The City Archives in Sheffield will be home to two university students over the next few months. Sabrina Webster and Chantelle Francis are studying for an MA in Public Humanities at the University of Sheffield.  They have chosen to base themselves in the Archives and Local Studies Library in a quest to find out more about the city’s recent Cold War history...
Do you remember the Socialist Republic of South Yorkshire?  Symbolised by the red flag flying high above Sheffield Town Hall on May Day, South Yorkshire County Council represented a particular period within the history of Sheffield and South Yorkshire.  Some may remember the Council with nostalgia, others with irritation, and others may never have known it existed.  Admittedly, before we started this project, we were of the latter variety.

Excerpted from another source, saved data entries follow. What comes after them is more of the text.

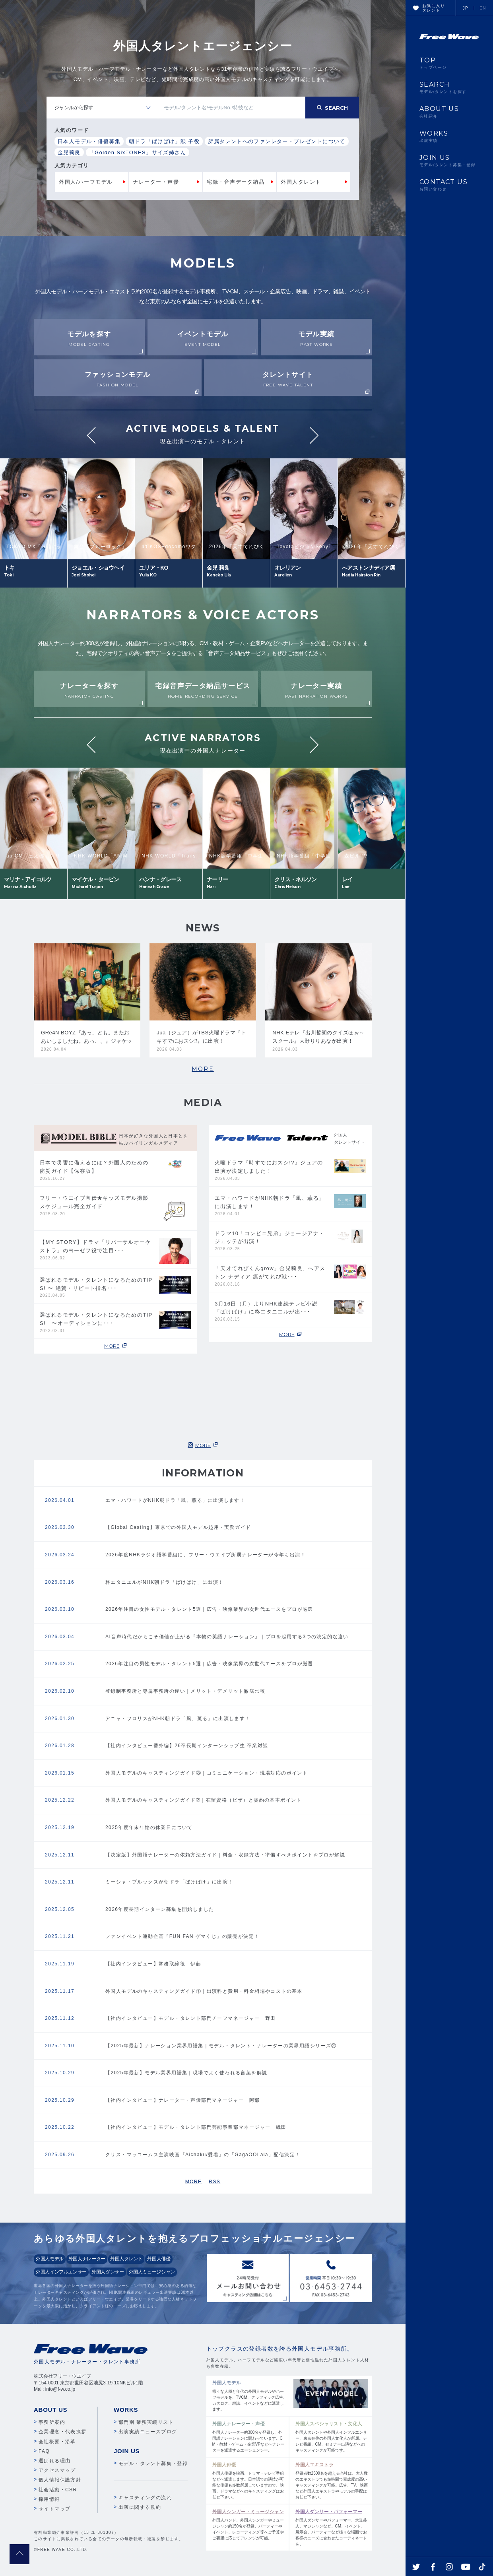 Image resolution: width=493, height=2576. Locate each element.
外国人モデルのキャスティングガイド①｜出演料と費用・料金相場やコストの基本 (204, 1991)
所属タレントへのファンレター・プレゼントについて (276, 141)
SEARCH (449, 87)
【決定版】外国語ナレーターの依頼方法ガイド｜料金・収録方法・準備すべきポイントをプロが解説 (225, 1855)
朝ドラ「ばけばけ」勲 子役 (164, 141)
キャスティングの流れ (145, 2497)
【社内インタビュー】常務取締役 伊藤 (153, 1964)
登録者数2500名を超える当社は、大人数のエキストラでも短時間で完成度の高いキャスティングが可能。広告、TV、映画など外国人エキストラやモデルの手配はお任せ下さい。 (331, 2480)
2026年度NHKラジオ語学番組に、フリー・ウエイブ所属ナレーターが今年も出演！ (205, 1555)
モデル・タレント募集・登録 (153, 2463)
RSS (214, 2181)
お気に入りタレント (433, 8)
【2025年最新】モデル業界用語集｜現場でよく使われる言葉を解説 (186, 2073)
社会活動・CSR (58, 2490)
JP (465, 8)
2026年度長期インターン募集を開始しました (159, 1909)
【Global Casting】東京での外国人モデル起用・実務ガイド (178, 1527)
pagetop (19, 2554)
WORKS (449, 136)
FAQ (44, 2451)
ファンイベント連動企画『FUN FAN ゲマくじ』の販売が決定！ (182, 1936)
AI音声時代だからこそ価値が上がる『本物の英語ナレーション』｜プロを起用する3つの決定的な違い (227, 1636)
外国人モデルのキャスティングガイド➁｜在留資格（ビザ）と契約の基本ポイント (203, 1800)
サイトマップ (54, 2509)
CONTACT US (449, 185)
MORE (203, 1069)
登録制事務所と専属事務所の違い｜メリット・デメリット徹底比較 (185, 1691)
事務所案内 (52, 2422)
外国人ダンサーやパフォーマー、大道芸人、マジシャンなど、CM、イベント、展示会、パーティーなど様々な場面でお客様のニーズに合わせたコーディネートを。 (331, 2527)
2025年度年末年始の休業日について (149, 1827)
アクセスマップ (57, 2470)
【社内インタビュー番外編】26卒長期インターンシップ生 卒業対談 (186, 1745)
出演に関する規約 (139, 2507)
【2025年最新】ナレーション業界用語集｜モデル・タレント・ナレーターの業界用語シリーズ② (221, 2045)
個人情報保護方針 (60, 2480)
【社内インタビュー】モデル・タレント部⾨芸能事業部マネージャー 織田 (196, 2127)
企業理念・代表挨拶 (63, 2431)
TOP (449, 63)
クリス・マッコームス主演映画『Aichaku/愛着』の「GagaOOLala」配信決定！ (202, 2154)
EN (482, 8)
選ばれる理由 (54, 2460)
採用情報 (49, 2499)
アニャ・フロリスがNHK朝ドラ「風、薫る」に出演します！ (177, 1718)
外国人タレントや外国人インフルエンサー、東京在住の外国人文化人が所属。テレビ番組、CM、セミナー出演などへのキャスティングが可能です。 (331, 2436)
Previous (91, 435)
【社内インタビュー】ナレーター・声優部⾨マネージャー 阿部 (182, 2100)
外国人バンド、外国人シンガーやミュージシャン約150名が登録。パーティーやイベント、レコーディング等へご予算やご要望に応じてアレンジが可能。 (248, 2524)
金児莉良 (69, 152)
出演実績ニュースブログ (147, 2431)
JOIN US (449, 160)
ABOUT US (449, 111)
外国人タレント (301, 182)
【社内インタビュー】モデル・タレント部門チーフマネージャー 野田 (190, 2018)
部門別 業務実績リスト (146, 2422)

This is the first in a series of regular blog posts aiming to track our journey, as we explore the archives, learn more about the Council, and engage with those connected to its forward-thinking work and philosophy.

Much of the material relating to the Council’s heyday - from minutes to policy documents, leaflets to stickers - has been collected and stored within Sheffield City Archives’ vast collections.  Brief given, we were both very excited to get to explore the material within the Archives - especially as we had no idea what to expect and so much to learn about the Council.  However, when we arrived for the first time, this excitement quickly turned to shock at the sheer quantity of material available.  Overwhelmed is an understatement!

It quickly became clear that there were a plethora of interesting topics and themes relating to the Council:  strikes within the coal and steel industries, industrial decline and high unemployment - not to mention the fractious relationship between the Council and Thatcher’s Conservative Government. We spent a good while discussing possible topics and decided that our primary aim in this project is to draw parallels between some of the issues faced in the 1980s and those facing society today - 30 years on.

The pivotal moment came when we saw the ‘Nuclear Winter’ leaflet (pictured).  The stark image of a mushroom cloud immediately caught our attention and we became further intrigued by the information in the leaflet’s bottom-right corner, stating that the event was sponsored by South Yorkshire County Council.  We continued to dig, and found countless advertising flyers, information leaflets, and correspondence between the Council, the Campaign for Nuclear Disarmament (CND), and Government officials.  

What particularly stood out to us was the rhetoric used when both defending and supporting the provision of nuclear weaponry.  Almost a sense of déjà vu.  There was actually a mainstream news article with a similar headline that very day - one side arguing that nuclear weapons are essential in upholding the UK’s status as a significant global power, and the other side condemning the arms on moral, legal and financial grounds.  It echoes almost word-for-word some of debates held recently between David Cameron and Jeremy Corbyn on the issue in the House of Commons.  The parallels are uncanny.

After just one day in the archives, we were both hooked on the nuclear theme.  The next stage of our project is to make contact with various people and organisations related to the Council and, in particular, its anti-nuclear position and actions.  We are looking forward to sharing our progress as our project gets underway.